Impact of Anhydrite on the Low Salinity EOR Effect in Sandstone Material with High Clay Content

Abstract

At low oil price, using expensive chemicals in EOR methods is not economically feasible. Injecting water of a tailored composition, i. e. Smart Water, is thus a better option. It has previously been shown that injecting a brine of low salinity (LS), very often results in an increased oil production. In laboratory experiments it has been found that an “in situ” induced pH increase is a key parameter to experiencing a LS EOR effect in sandstones. In a field situation, e.g. Endicott, this pH increase is rarely observed, due to pH buffering by fluids, minerals and sour gases. When a LS injection brine is introduced into a core containing crude oil and high salinity (HS) formation water, desorption of cations from the mineral surface, and a subsequent adsorption of protons, H , leaves OH-, which increases pH. At high OH- concentrations, the acidic and basic polar organic molecules attached to the mineral surface transform into species of lower affinity to the mineral surface, and are released, leading to increased oil recovery. However, the different minerals present in sandstone can influence the induced pH increase. A pH screening test has been developed to investigate the minerals’ influence on pH. Clays are the main wetting materials in sandstone rocks, and they are also known to be cation exchangers, which can influence pH in the system. Feldspars have also been shown to influence pH in both a positive and a negative way, the latter responsible for the poor LS effect in the Snorre field on the NCS. A mineral often present in reservoir rock, but usually ignored, is anhydrite, CaSO4. In this paper the LS EOR potential in reservoir sandstone containing anhydrite and significant clay content was tested.
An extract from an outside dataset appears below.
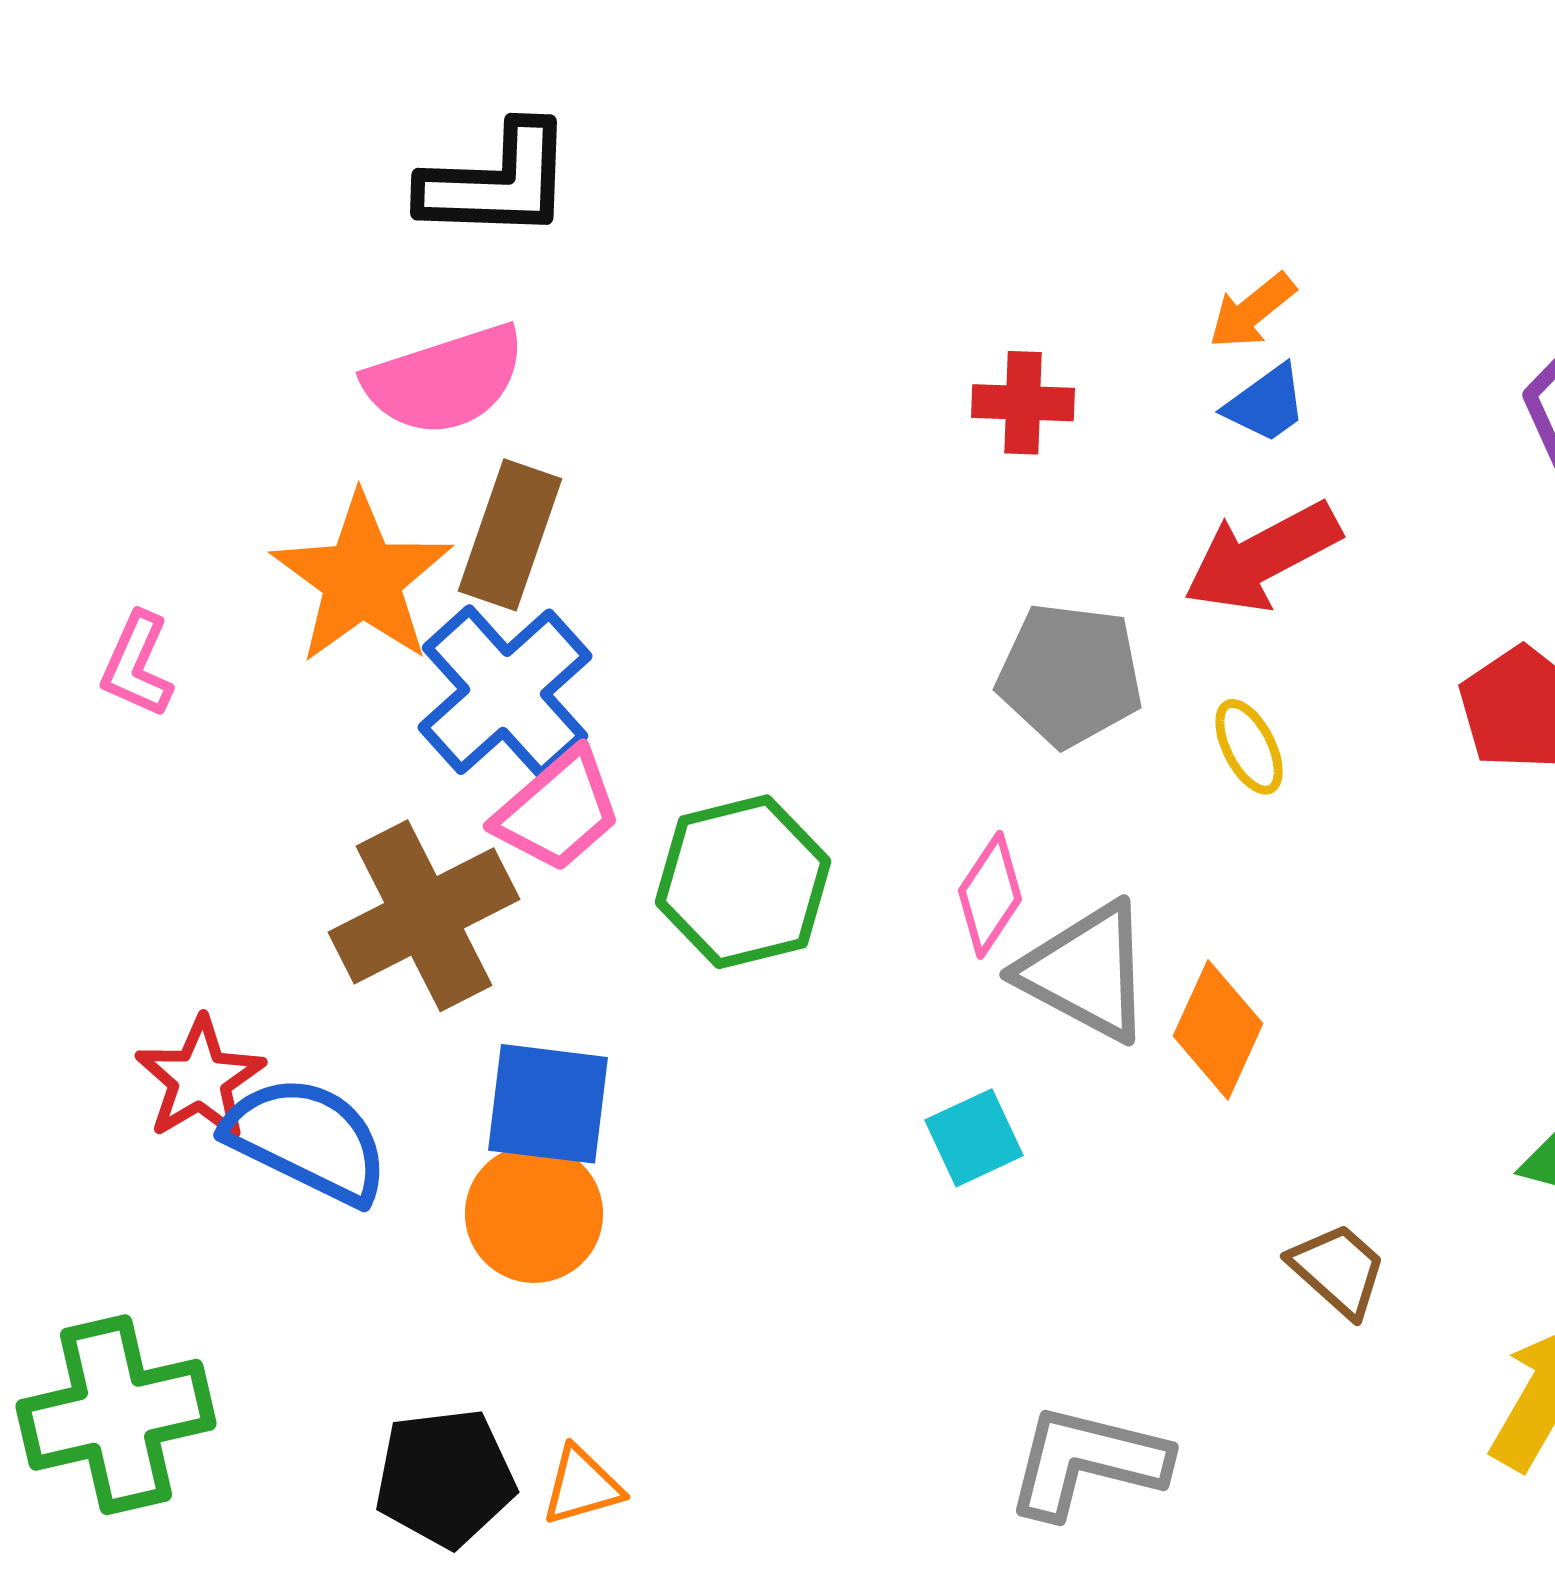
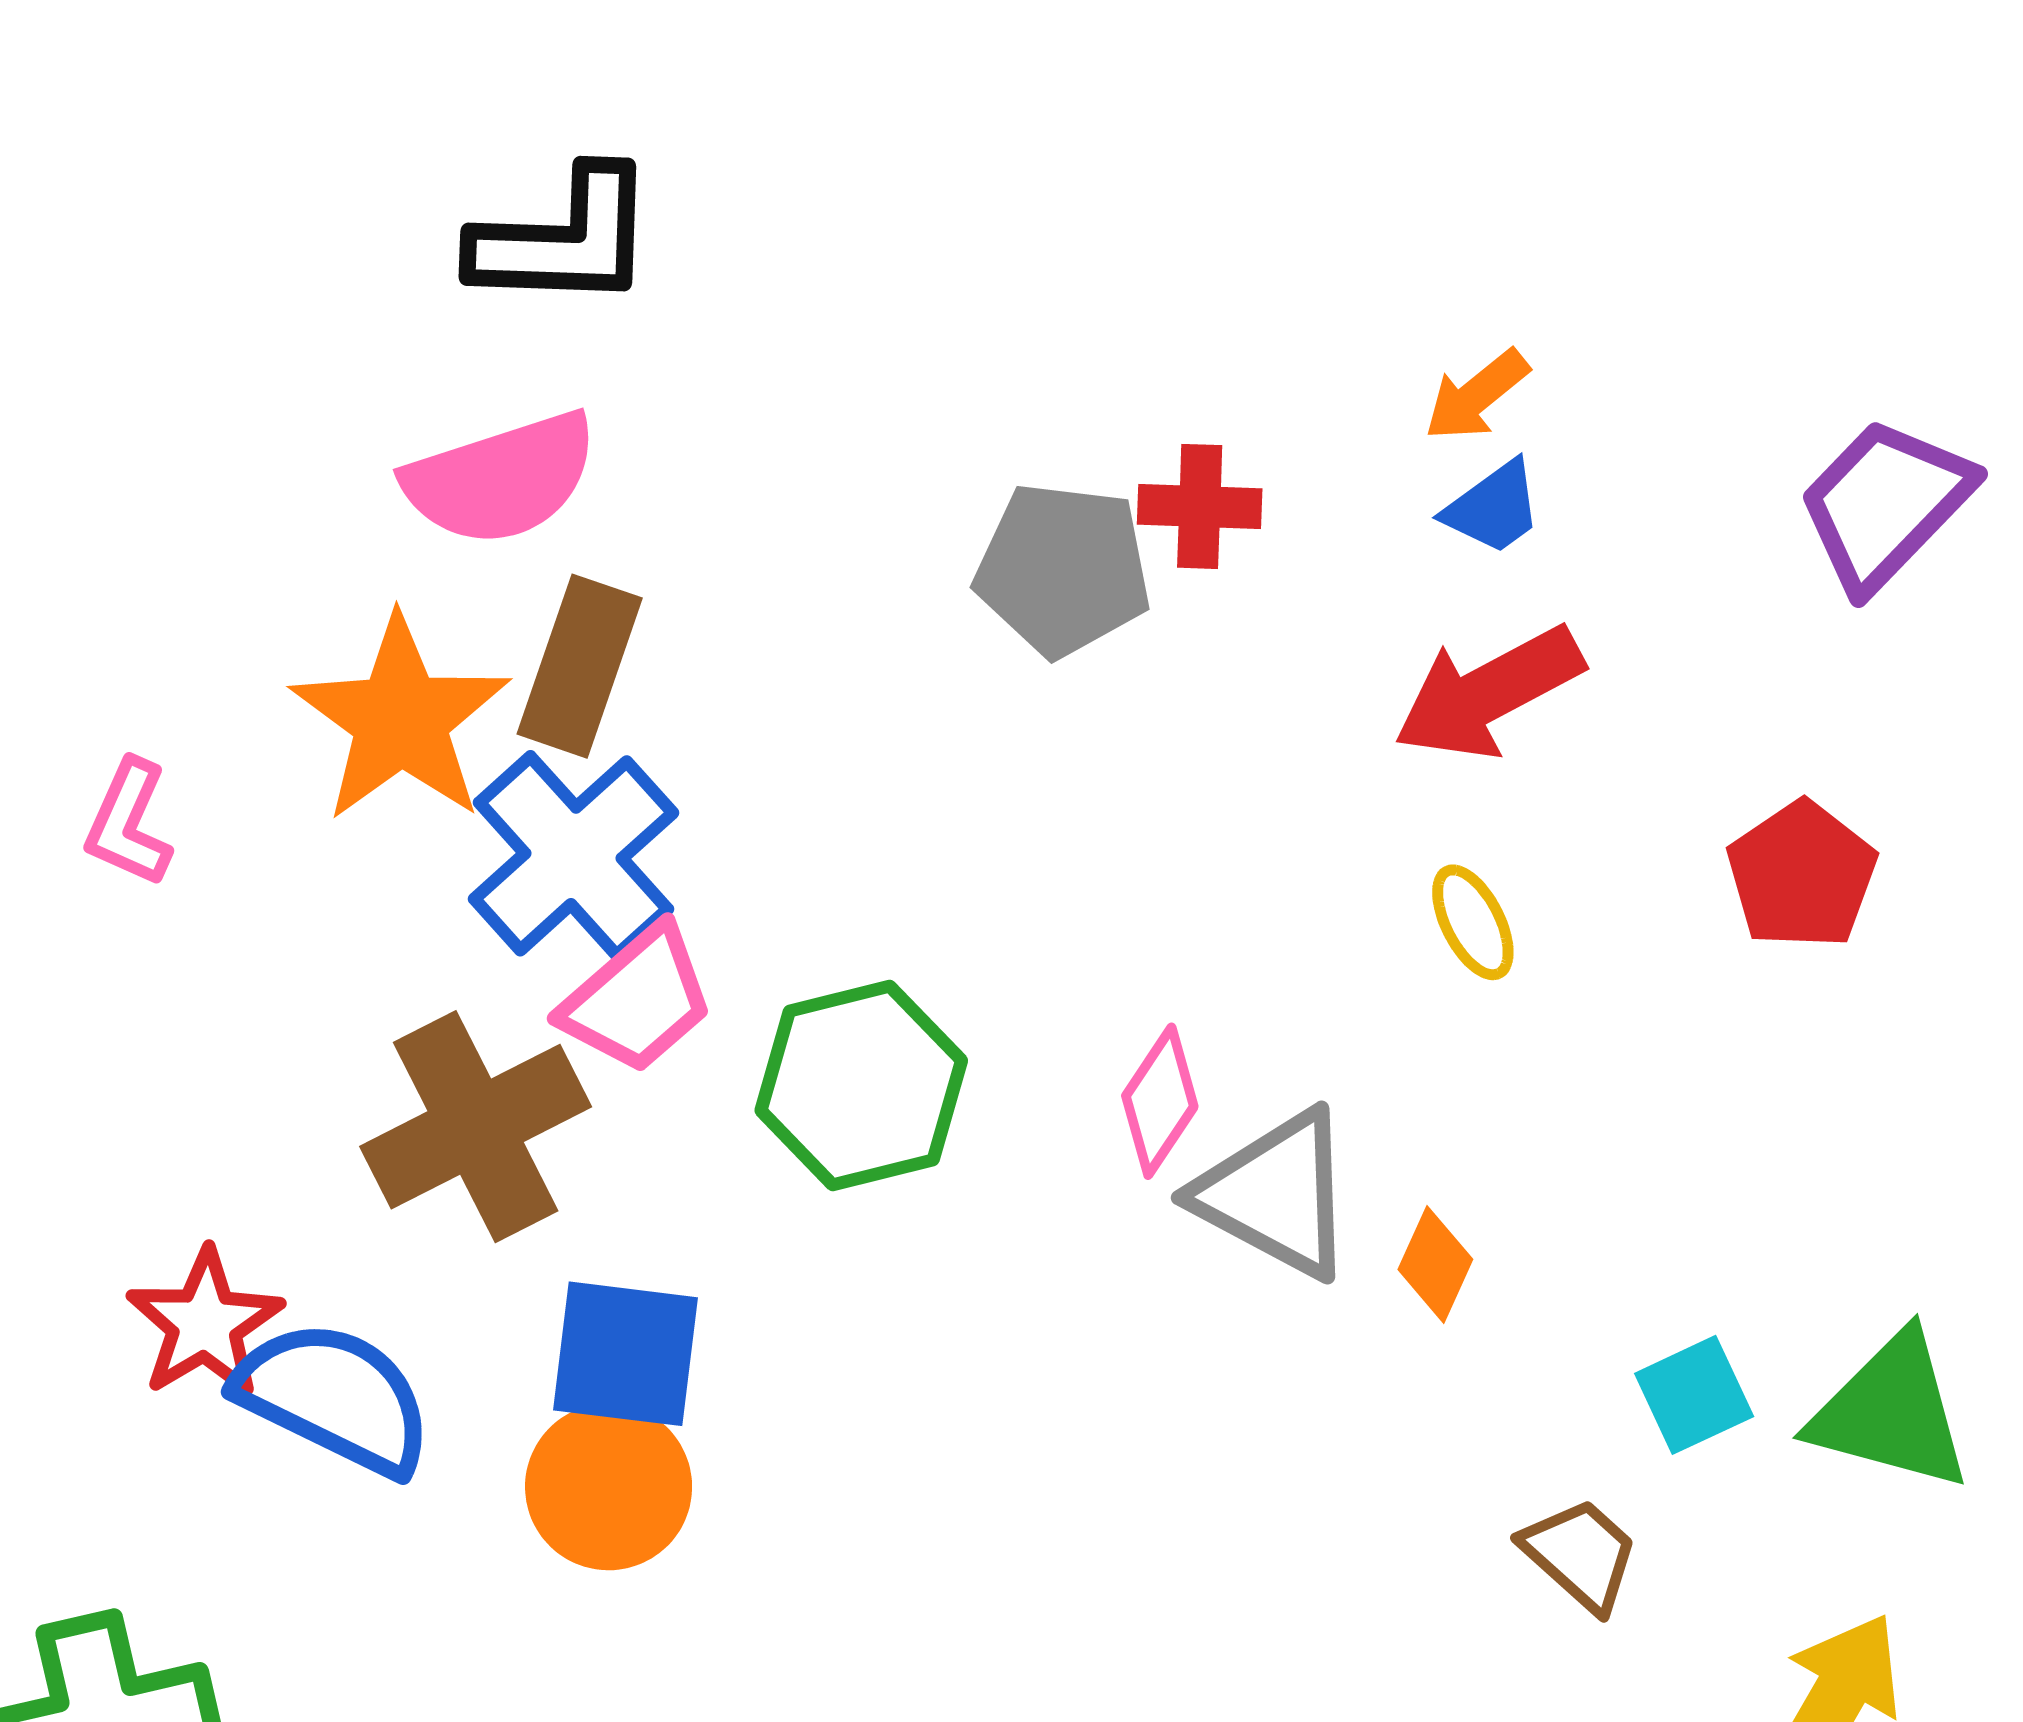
gray pentagon: (1070, 675) -> (1063, 569), moved
orange diamond: (1218, 1030) -> (1435, 1264), size x0.7
cyan square: (974, 1138) -> (1694, 1395), moved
Because of the amount of clays, this reservoir should be a good candidate for LS injection. The LS EOR potential was investigated using the pH screening test, oil recovery tests and chemical analyses. The main results from this study showed that reservoir core material containing anhydrite experienced poor LS EOR effects. When LS brine is injected into a reservoir containing anhydrite, some of the anhydrite dissolves and prevents parts of the cation desorption from the clay surface, thereby lowering the pH increase needed to observe increased oil recovery. Based on this study, other minerals than clays, such as anhydrite, can have a serious influence on the reservoir LS EOR potential, and should not be overlooked.